The birds are certainly thankful. Most of my berries, without any help from me, are gone by Thanksgiving.

Autumn olive

While I welcome holly, cotoneaster, and viburnam berries in my garden I have other red berries that are a source of dismay and frustration. The first is autumn olive, Elaeagnus umbellata, which we bought from the Conservation District many years ago. I planted three or four at the edge of the lawn, happy that they were fast growing and produced berries for the birds. They actually produce berries for me too, but I have never used them even though many people cook them up into a jam.

It did not take us long to see that the wind, or the birds, were seeding autumn olive in the field east of our planting. Over the years our planting died out except for one remaining bush. We are trying to eradicate the autumn olives in the east field.

The other dismaying berries are hips of the pasture rose which was here before we bought our house. We are constantly removing these briary, prickery roses and it is a never ending battle. They are very pretty and I have used sprays of their small red hips in holiday decorations, but mostly I arm myself with a heavy shirt and dungarees and leather gloves and try and cut them back at the root. Again and again.

Shrubs that produce beautiful berries give our gardens a long interesting season, and may attract our beloved birds, but if we are wise, we will be careful when we make our choices.
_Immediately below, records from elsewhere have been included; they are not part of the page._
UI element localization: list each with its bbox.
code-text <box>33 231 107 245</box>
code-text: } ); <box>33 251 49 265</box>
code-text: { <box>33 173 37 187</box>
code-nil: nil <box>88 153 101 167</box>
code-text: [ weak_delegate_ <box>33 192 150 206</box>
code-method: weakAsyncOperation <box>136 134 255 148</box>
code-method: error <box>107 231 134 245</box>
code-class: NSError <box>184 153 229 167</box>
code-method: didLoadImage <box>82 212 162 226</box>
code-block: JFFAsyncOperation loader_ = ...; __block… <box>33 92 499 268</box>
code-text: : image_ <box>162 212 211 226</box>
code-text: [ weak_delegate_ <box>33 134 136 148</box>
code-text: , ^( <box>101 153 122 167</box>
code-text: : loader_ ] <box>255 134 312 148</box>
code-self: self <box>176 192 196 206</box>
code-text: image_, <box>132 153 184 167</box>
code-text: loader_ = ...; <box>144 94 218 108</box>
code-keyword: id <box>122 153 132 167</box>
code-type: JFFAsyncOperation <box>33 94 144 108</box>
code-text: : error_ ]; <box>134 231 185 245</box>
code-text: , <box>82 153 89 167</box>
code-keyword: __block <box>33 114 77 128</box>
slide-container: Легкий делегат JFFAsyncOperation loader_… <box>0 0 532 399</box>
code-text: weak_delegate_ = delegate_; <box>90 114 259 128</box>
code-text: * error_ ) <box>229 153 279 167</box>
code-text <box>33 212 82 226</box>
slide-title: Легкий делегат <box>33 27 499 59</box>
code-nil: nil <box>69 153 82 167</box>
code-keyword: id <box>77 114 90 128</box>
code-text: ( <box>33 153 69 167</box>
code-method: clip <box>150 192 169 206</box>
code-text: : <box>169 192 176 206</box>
We don’t want to invite trouble when we plant for color and for the birds. ###

 

Between the Rows   October 29, 2011

Cranberries in the Garden

As I was baking cranberry bread yesterday, I remembered an interview I did  with Wil Kiendzior and his wife Louisa Sapienza about their cranberry beds. Cranberries are another perennial crop that can be added to your edible garden.

Wil Kiendzior started gardening when two things converged in his life.  His two daughters were born and he started teaching high school courses on ecology and the environment, using Rachel Carson’s Silent Spring as a text. His first gardens grew out of his concern about the dangers of chemical pesticides and herbicides, and concern for his daughters’ health and safety.

His daughters grew up and the gardens continue to grow.  Since his retirement last year from the Mohawk Trail Regional High School, where he taught environmental science courses for 33 years, he has spent a lot of time expanding his Buckland gardens.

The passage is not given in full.